POST /contextualizedembeddings

Creates contextualized vector embeddings for document chunks. These embeddings capture both local details within each chunk and global context from the entire document.

This endpoint accepts queries, full documents, or document chunks and returns embeddings that are context-aware across the entire document.

application/json

Body Required

  • inputs array[array] Required

    A list of lists, where each inner list contains a query, a document, or document chunks to be vectorized.

    Each inner list in inputs represents a set of text elements that are embedded together. Each element in the list is encoded not just independently, but also encodes context from the other elements in the same list.

    inputs = [["text_1_1", "text_1_2", ..., "text_1_n"],
              ["text_2_1", "text_2_2", ..., "text_2_m"]]
    

    Document Chunks. Most commonly, each inner list contains chunks from a single document, ordered by their position in the document. In this case:

    inputs = [["doc_1_chunk_1", "doc_1_chunk_2", ..., "doc_1_chunk_n"],
              ["doc_2_chunk_1", "doc_2_chunk_2", ..., "doc_2_chunk_m"]]
    

    Each chunk is encoded in context with the others from the same document, resulting in more context-aware embeddings. Supplied chunks should not have any overlap.

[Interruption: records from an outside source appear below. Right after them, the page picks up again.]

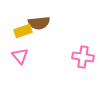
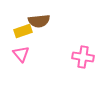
brown semicircle: moved 2 px up
pink triangle: moved 1 px right, 2 px up
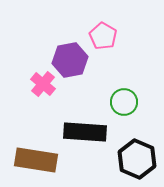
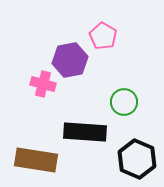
pink cross: rotated 25 degrees counterclockwise
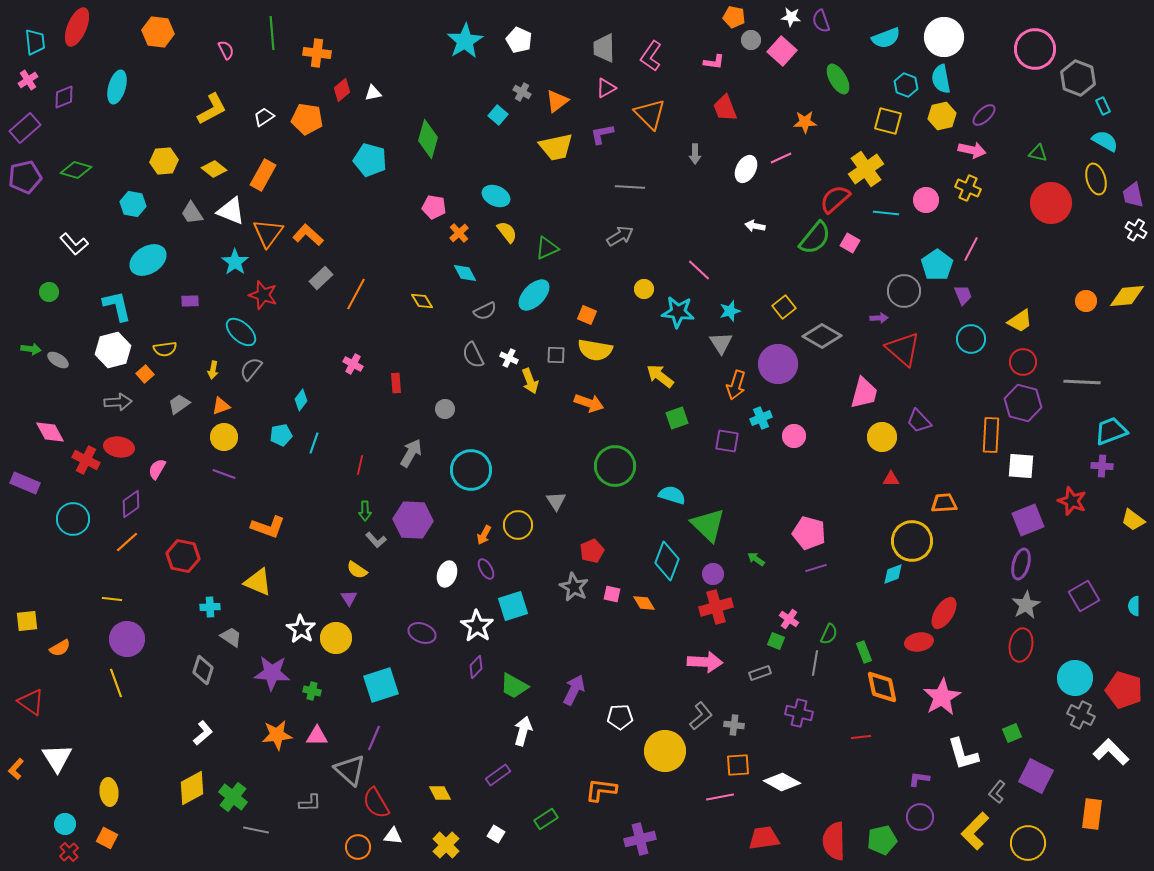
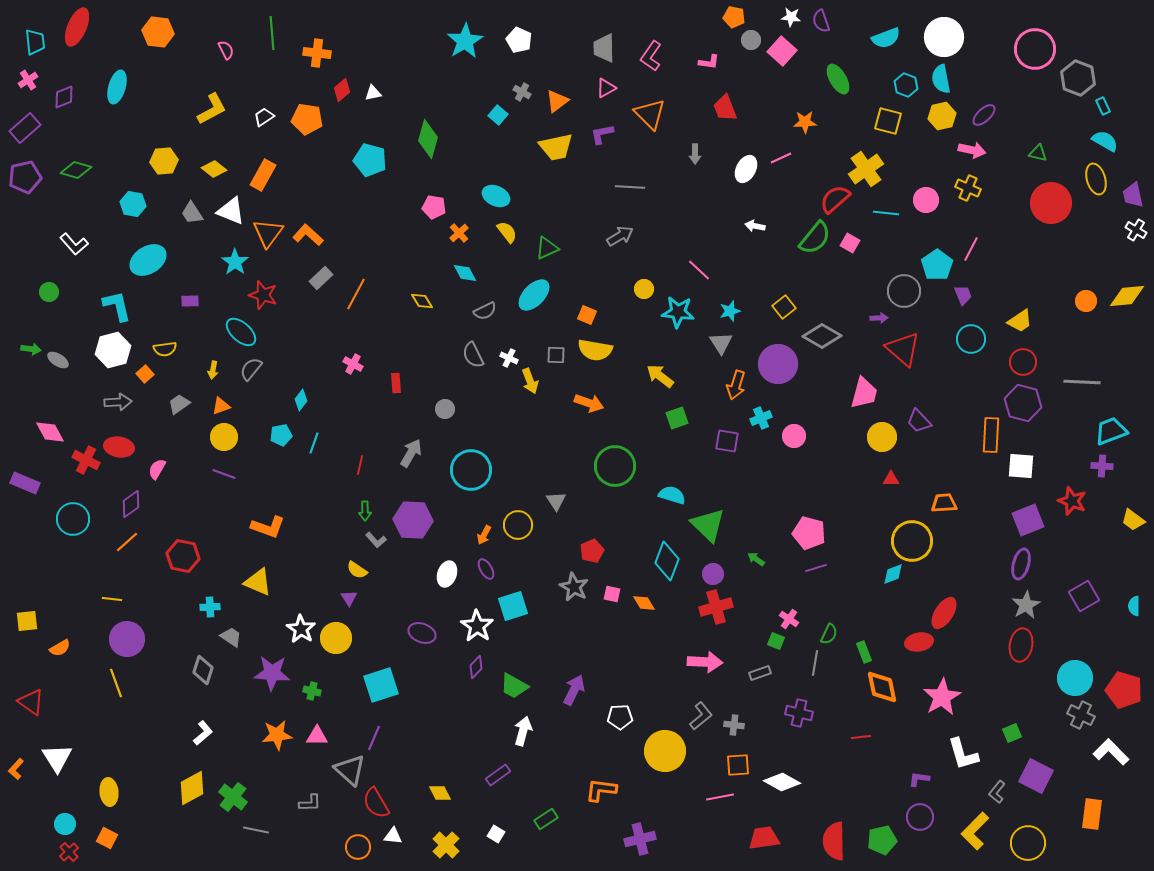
pink L-shape at (714, 62): moved 5 px left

    Context-Agnostic Behavior for Queries and Documents. If there is one element per inner list, each text is embedded independently—similar to standard (context-agnostic) embeddings:

    inputs = [["query_1"], ["query_2"], ..., ["query_k"]]
    inputs = [["doc_1"], ["doc_2"], ..., ["doc_k"]]
    

    Therefore, if the inputs are queries, each inner list should contain a single query (a length of one), as shown above, and the input_type should be set to query.

    The following constraints apply to the inputs list:

    • The list must not contain more than 1,000 inputs.
    • The total number of tokens across all inputs must not exceed 120K.
    • The total number of chunks across all inputs must not exceed 16K.

    For queries, the list contains only a single query. For documents or document chunks, the list should include all chunks from a single document, ordered by their position in the document, or the entire document may be provided as a single chunk. The total number of tokens in the list must not exceed 32,000 tokens.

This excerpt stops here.